[TASK GOAL]:
Check every line in the listing below for "header". Copy the ones where it occurs.
(DATASET ENTRIES)
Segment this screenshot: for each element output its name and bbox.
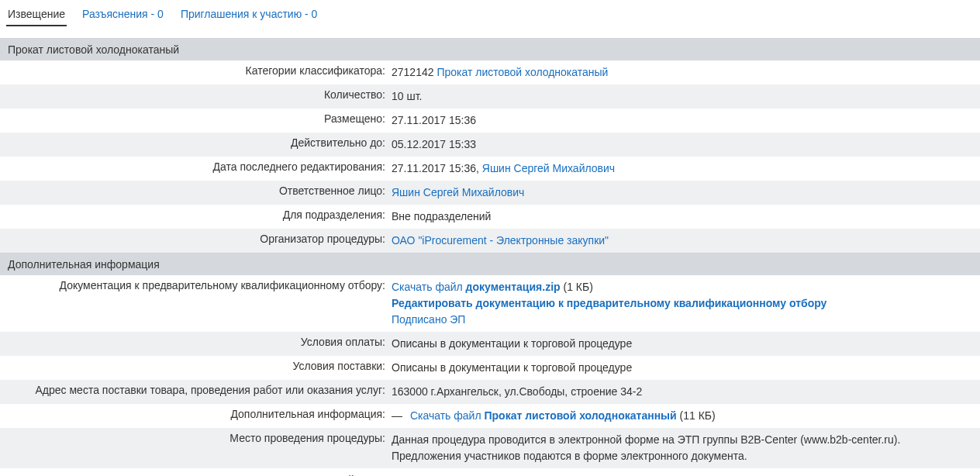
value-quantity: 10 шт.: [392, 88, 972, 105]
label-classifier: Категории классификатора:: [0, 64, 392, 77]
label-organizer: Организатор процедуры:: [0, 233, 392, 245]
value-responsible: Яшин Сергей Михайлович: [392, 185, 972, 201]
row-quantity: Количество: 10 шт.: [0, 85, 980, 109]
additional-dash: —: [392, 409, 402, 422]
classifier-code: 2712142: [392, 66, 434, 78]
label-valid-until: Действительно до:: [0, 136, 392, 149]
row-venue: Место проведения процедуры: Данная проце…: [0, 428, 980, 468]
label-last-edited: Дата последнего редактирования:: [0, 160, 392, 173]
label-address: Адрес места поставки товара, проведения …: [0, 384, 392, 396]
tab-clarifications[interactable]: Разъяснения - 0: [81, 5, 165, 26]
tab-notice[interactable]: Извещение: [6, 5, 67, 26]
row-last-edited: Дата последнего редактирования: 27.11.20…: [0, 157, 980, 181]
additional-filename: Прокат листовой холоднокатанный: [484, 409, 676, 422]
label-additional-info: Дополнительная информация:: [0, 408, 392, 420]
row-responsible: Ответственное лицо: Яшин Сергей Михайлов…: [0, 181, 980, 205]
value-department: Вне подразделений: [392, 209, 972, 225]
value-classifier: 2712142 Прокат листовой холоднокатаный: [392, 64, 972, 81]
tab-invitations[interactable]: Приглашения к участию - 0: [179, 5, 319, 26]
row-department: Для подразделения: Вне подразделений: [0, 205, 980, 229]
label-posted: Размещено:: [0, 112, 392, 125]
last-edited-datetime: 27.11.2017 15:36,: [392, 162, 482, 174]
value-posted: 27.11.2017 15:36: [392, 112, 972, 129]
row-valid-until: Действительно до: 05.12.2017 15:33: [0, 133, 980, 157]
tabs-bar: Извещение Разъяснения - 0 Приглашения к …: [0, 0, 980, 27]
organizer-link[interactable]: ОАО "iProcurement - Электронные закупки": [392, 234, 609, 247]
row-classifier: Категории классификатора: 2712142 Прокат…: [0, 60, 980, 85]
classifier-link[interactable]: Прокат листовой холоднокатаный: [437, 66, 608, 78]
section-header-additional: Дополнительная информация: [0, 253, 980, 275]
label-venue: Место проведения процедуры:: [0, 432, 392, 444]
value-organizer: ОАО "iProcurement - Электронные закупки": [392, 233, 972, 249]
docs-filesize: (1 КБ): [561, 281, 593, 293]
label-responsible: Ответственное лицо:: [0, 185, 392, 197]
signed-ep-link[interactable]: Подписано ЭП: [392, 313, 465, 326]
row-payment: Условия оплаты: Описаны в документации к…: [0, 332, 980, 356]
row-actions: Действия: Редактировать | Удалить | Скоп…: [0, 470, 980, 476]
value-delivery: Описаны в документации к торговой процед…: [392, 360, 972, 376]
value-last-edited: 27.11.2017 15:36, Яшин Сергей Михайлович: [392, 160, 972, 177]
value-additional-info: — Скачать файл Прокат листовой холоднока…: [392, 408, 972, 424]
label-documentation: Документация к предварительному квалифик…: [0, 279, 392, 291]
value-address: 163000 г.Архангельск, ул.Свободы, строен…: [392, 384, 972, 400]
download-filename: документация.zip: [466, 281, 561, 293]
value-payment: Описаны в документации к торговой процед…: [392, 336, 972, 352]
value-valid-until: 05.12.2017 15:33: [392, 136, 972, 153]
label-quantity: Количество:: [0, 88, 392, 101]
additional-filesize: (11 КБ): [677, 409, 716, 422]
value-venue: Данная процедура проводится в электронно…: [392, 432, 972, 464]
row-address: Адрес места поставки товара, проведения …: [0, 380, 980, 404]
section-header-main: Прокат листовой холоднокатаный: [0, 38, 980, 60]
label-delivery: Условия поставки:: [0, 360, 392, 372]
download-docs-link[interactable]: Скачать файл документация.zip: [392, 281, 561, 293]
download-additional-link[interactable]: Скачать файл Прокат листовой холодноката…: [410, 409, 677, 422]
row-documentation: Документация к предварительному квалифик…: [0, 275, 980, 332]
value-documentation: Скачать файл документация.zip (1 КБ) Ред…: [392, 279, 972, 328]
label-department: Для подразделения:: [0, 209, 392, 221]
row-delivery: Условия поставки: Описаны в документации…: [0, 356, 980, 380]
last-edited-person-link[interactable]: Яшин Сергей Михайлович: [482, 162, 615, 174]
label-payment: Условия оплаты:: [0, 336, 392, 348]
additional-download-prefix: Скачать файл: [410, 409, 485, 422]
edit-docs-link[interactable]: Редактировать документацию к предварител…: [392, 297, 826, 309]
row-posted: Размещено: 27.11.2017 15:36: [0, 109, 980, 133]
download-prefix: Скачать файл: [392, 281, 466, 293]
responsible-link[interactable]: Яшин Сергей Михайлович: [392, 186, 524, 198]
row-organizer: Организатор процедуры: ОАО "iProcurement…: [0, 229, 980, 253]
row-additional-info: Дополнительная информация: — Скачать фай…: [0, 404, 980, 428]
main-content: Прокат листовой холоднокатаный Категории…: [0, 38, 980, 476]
(End DATASET ENTRIES)
[OUTPUT FOR THIS EXERCISE]:
section-header-additional: Дополнительная информация: [0, 253, 980, 275]
section-header-main: Прокат листовой холоднокатаный: [0, 38, 980, 60]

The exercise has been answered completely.